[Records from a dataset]
- - -

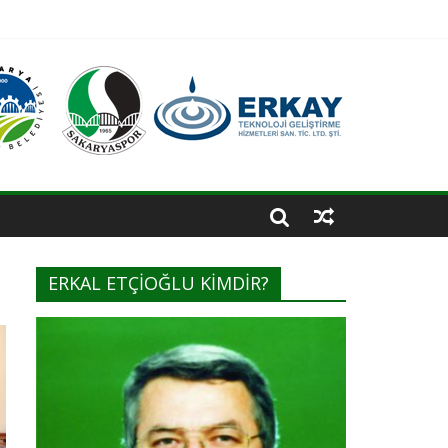
ERKAL ETÇİOĞLU KİMDİR?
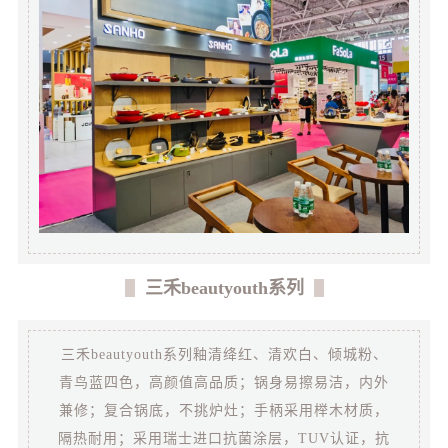
三禾beautyouth系列
三禾beautyouth系列釉清绛红、清欢白、倾城粉、
青鸟蓝四色，高颜值高品质；锅身易擦易洁，内外
兼修；复合锅底，不挑炉灶；手柄采用榉木材质，
隔热耐用；采用瑞士进口抗菌涂层，TUV认证，抗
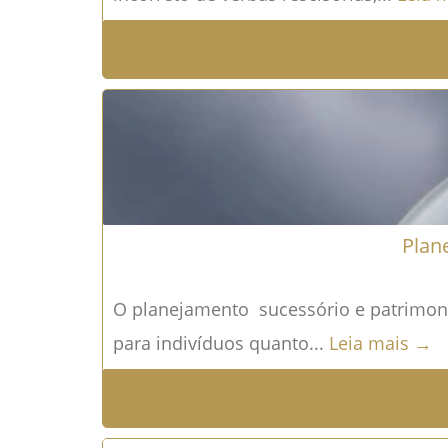
Plan
O planejamento sucessório e patrimonia
para indivíduos quanto...
Leia mais →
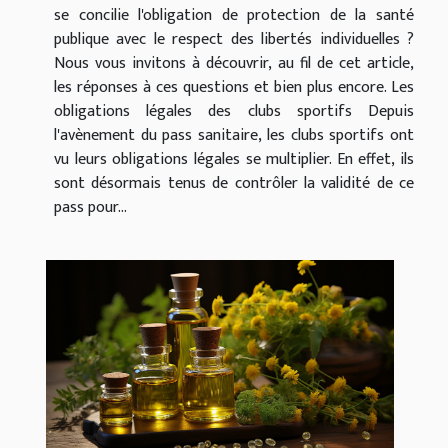
se concilie l'obligation de protection de la santé
publique avec le respect des libertés individuelles ?
Nous vous invitons à découvrir, au fil de cet article,
les réponses à ces questions et bien plus encore. Les
obligations légales des clubs sportifs Depuis
l'avènement du pass sanitaire, les clubs sportifs ont
vu leurs obligations légales se multiplier. En effet, ils
sont désormais tenus de contrôler la validité de ce
pass pour...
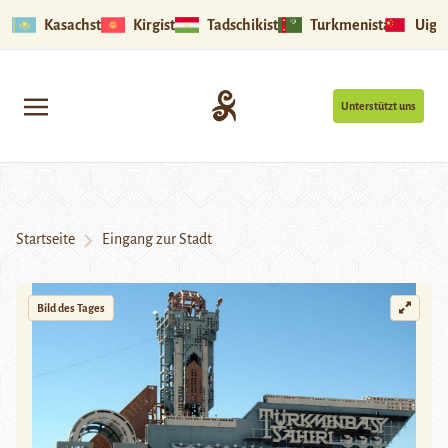
Kasachstan
Kirgistan
Tadschikistan
Turkmenistan
Uigu
Unterstützt uns
Startseite
Eingang zur Stadt
Bild des Tages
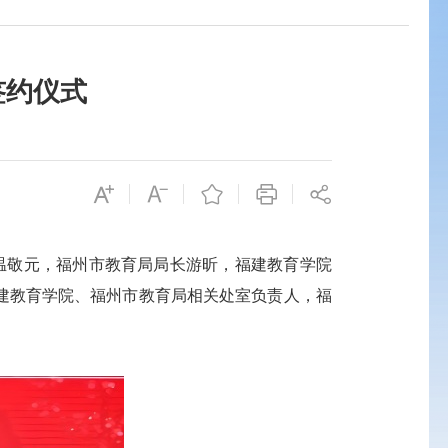
签约仪式
温敬元，福州市教育局局长游昕，福建教育学院
建教育学院、福州市教育局相关处室负责人，福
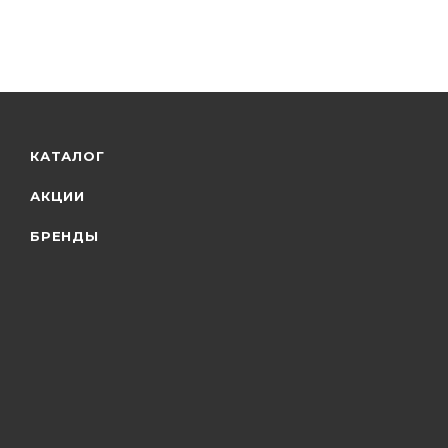
КАТАЛОГ
АКЦИИ
БРЕНДЫ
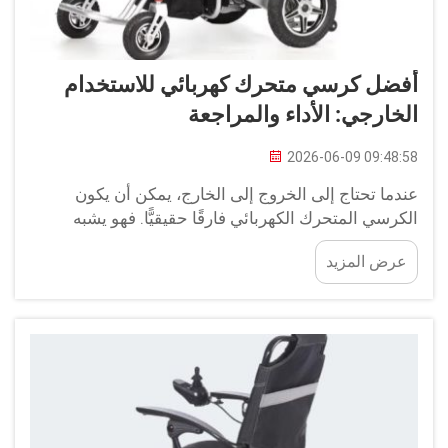
أفضل كرسي متحرك كهربائي للاستخدام
الخارجي: الأداء والمراجعة
2026-06-09 09:48:58
عندما تحتاج إلى الخروج إلى الخارج، يمكن أن يكون
الكرسي المتحرك الكهربائي فارقًا حقيقيًّا. فهو يشبه
المركبة الشخصية التي تأخذك إلى حيث تريد دون أدنى
عرض المزيد
مشكلة. ونحن نتحدث عن شيءٍ يعيد لك الحرية للاستمتاع
بالهواء الطلق، وزيارة الأصدقاء أو استكشاف الجوار...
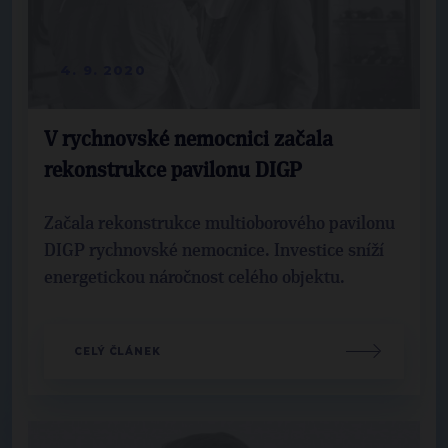
4. 9. 2020
V rychnovské nemocnici začala
rekonstrukce pavilonu DIGP
Začala rekonstrukce multioborového pavilonu
DIGP rychnovské nemocnice. Investice sníží
energetickou náročnost celého objektu.
CELÝ ČLÁNEK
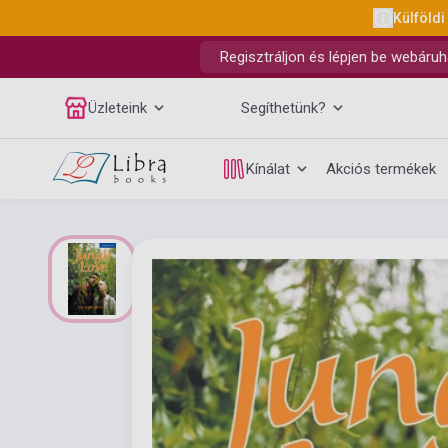
Külföldi
Regisztráljon és lépjen be webáruh
Üzleteink
Segíthetünk?
Kínálat
Akciós termékek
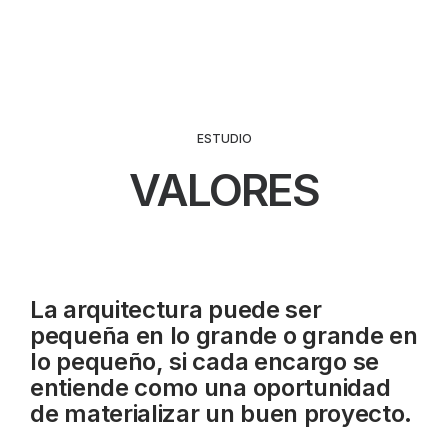
ESTUDIO
VALORES
La arquitectura puede ser
pequeña en lo grande o grande en
lo pequeño, si cada encargo se
entiende como una oportunidad
de materializar un buen proyecto.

- - -

• Your assignment:
Every picture stays out; reproduce exactly the lines from the one with "publique avec le" through the last line of the data above.

• The answer:
publique avec le respect des libertés individuelles ?
Nous vous invitons à découvrir, au fil de cet article,
les réponses à ces questions et bien plus encore. Les
obligations légales des clubs sportifs Depuis
l'avènement du pass sanitaire, les clubs sportifs ont
vu leurs obligations légales se multiplier. En effet, ils
sont désormais tenus de contrôler la validité de ce
pass pour...
Kasachstan
Kirgistan
Tadschikistan
Turkmenistan
Uigu
Unterstützt uns
Startseite
Eingang zur Stadt
Bild des Tages
签约仪式
温敬元，福州市教育局局长游昕，福建教育学院
建教育学院、福州市教育局相关处室负责人，福
КАТАЛОГ
АКЦИИ
БРЕНДЫ
أفضل كرسي متحرك كهربائي للاستخدام
الخارجي: الأداء والمراجعة
2026-06-09 09:48:58
عندما تحتاج إلى الخروج إلى الخارج، يمكن أن يكون
الكرسي المتحرك الكهربائي فارقًا حقيقيًّا. فهو يشبه
المركبة الشخصية التي تأخذك إلى حيث تريد دون أدنى
عرض المزيد
مشكلة. ونحن نتحدث عن شيءٍ يعيد لك الحرية للاستمتاع
بالهواء الطلق، وزيارة الأصدقاء أو استكشاف الجوار...
4. 9. 2020
V rychnovské nemocnici začala
rekonstrukce pavilonu DIGP
Začala rekonstrukce multioborového pavilonu
DIGP rychnovské nemocnice. Investice sníží
energetickou náročnost celého objektu.
CELÝ ČLÁNEK
Külföldi
Regisztráljon és lépjen be webáruh
Üzleteink
Segíthetünk?
Kínálat
Akciós termékek
ESTUDIO
VALORES
La arquitectura puede ser
pequeña en lo grande o grande en
lo pequeño, si cada encargo se
entiende como una oportunidad
de materializar un buen proyecto.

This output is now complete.